# [Work order]
In how many lines of the data does the word "esta" appear? Give the number by itself.
***** Supplied records *****
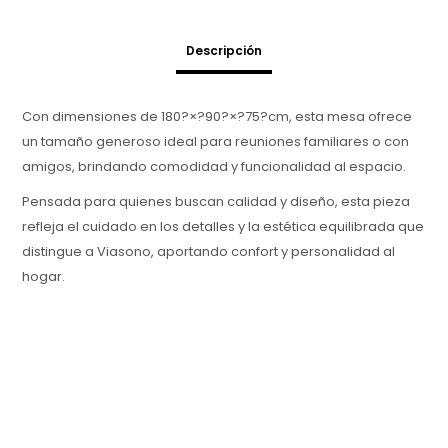
Descripción
Con dimensiones de 180?×?90?×?75?cm, esta mesa ofrece
un tamaño generoso ideal para reuniones familiares o con
amigos, brindando comodidad y funcionalidad al espacio.
Pensada para quienes buscan calidad y diseño, esta pieza
refleja el cuidado en los detalles y la estética equilibrada que
distingue a Viasono, aportando confort y personalidad al
hogar.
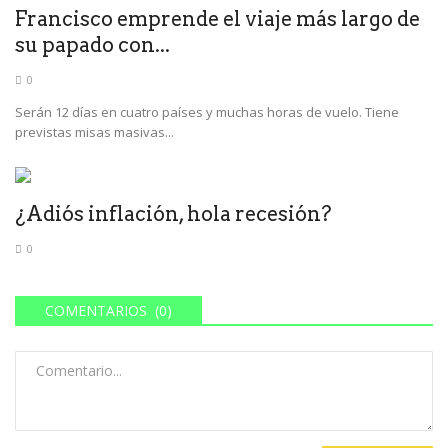
Francisco emprende el viaje más largo de
su papado con...
0
Serán 12 días en cuatro países y muchas horas de vuelo. Tiene
previstas misas masivas...
¿Adiós inflación, hola recesión?
0
COMENTARIOS (0)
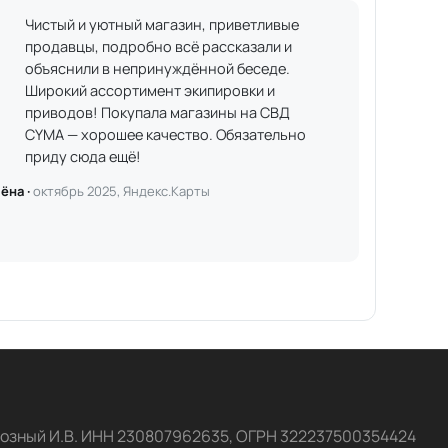
Чистый и уютный магазин, приветливые
продавцы, подробно всё рассказали и
объяснили в непринуждённой беседе.
Широкий ассортимент экипировки и
приводов! Покупала магазины на СВД
CYMA — хорошее качество. Обязательно
приду сюда ещё!
ёна ·
октябрь 2025, Яндекс.Карты
озный И.В. ИНН 230807962635, ОГРН 322237500354424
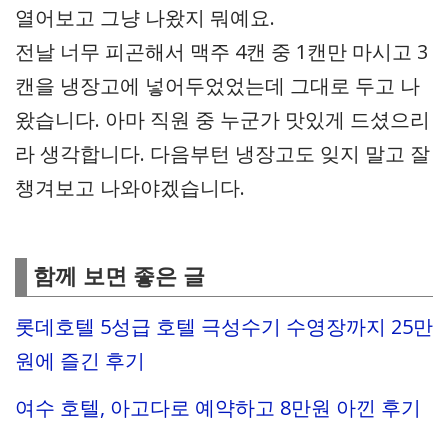
열어보고 그냥 나왔지 뭐예요.
전날 너무 피곤해서 맥주 4캔 중 1캔만 마시고 3
캔을 냉장고에 넣어두었었는데 그대로 두고 나
왔습니다. 아마 직원 중 누군가 맛있게 드셨으리
라 생각합니다. 다음부턴 냉장고도 잊지 말고 잘
챙겨보고 나와야겠습니다.
함께 보면 좋은 글
롯데호텔 5성급 호텔 극성수기 수영장까지 25만
원에 즐긴 후기
여수 호텔, 아고다로 예약하고 8만원 아낀 후기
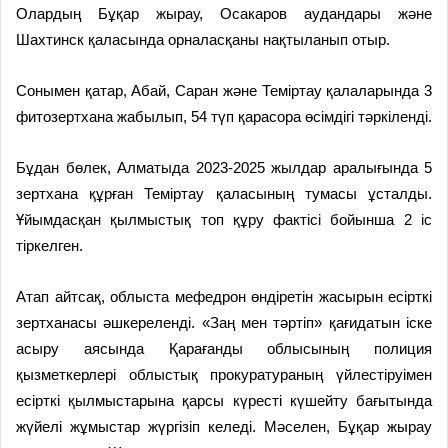
Олардың Бұқар жырау, Осакаров аудандары және
Шахтинск қаласында орналасқаны нақтыланып отыр.
Сонымен қатар, Абай, Саран және Теміртау қалаларында 3
фитозертхана жабылып, 54 түп қарасора өсімдігі тәркіленді.
Бұдан бөлек, Алматыда 2023-2025 жылдар аралығында 5
зертхана құрған Теміртау қаласының тумасы ұсталды.
Ұйымдасқан қылмыстық топ құру фактісі бойынша 2 іс
тіркелген.
Атап айтсақ, облыста мефедрон өндіретін жасырын есірткі
зертханасы әшкереленді. «Заң мен тәртіп» қағидатын іске
асыру аясында Қарағанды облысының полиция
қызметкерлері облыстық прокуратураның үйлестіруімен
есірткі қылмыстарына қарсы күресті күшейту бағытында
жүйелі жұмыстар жүргізіп келеді. Мәселен, Бұқар жырау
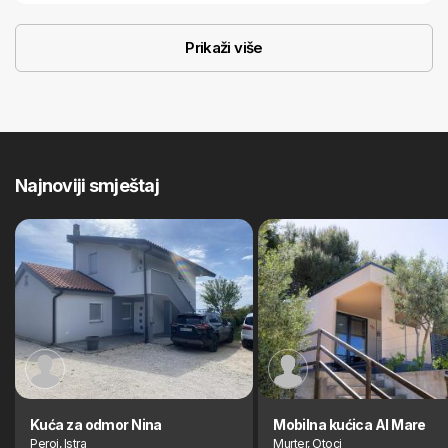
Prikaži više
Najnoviji smještaj
Kuća za odmor Nina
Mobilna kućica Al Mare
Peroj, Istra
Murter, Otoci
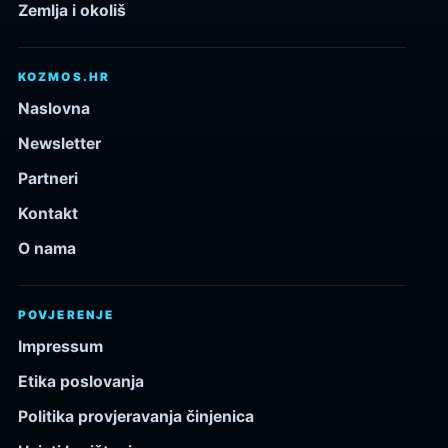
Zemlja i okoliš
KOZMOS.HR
Naslovna
Newsletter
Partneri
Kontakt
O nama
POVJERENJE
Impressum
Etika poslovanja
Politika provjeravanja činjenica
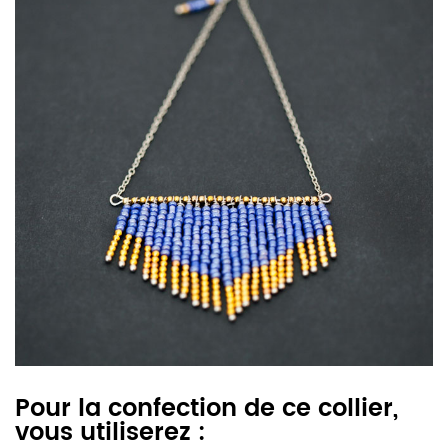
Pour la confection de ce collier,
vous utiliserez :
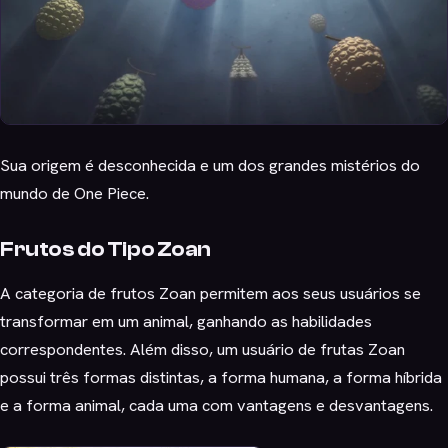
Sua origem é desconhecida e um dos grandes mistérios do
mundo de One Piece.
Frutos do Tipo Zoan
A categoria de frutos Zoan permitem aos seus usuários se
transformar em um animal, ganhando as habilidades
correspondentes. Além disso, um usuário de frutas Zoan
possui três formas distintas, a forma humana, a forma híbrida
e a forma animal, cada uma com vantagens e desvantagens.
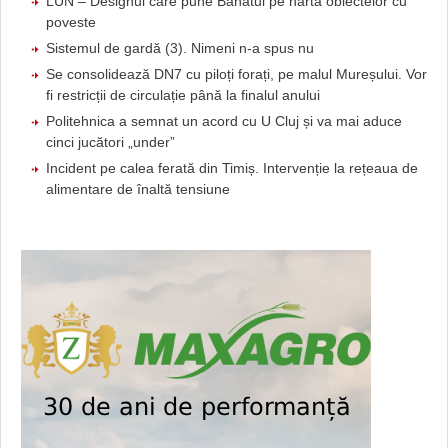
LUN – Designul care pune Banatul pe harta obiectelor cu
poveste
Sistemul de gardă (3). Nimeni n-a spus nu
Se consolidează DN7 cu piloți forați, pe malul Mureșului. Vor
fi restricții de circulație până la finalul anului
Politehnica a semnat un acord cu U Cluj și va mai aduce
cinci jucători „under”
Incident pe calea ferată din Timiș. Intervenție la rețeaua de
alimentare de înaltă tensiune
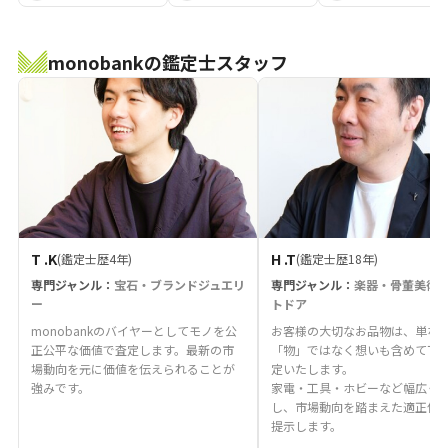
monobankの鑑定士スタッフ
T .K
H .T
(鑑定士歴4年)
(鑑定士歴18年)
専門ジャンル：
宝石・ブランドジュエリ
専門ジャンル：
楽器・骨董美術
ー
トドア
monobankのバイヤーとしてモノを公
お客様の大切なお品物は、単な
正公平な価値で査定します。最新の市
「物」ではなく想いも含めて丁
場動向を元に価値を伝えられることが
定いたします。
強みです。
家電・工具・ホビーなど幅広く
し、市場動向を踏まえた適正価
提示します。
*****
# [Solved exercise]
2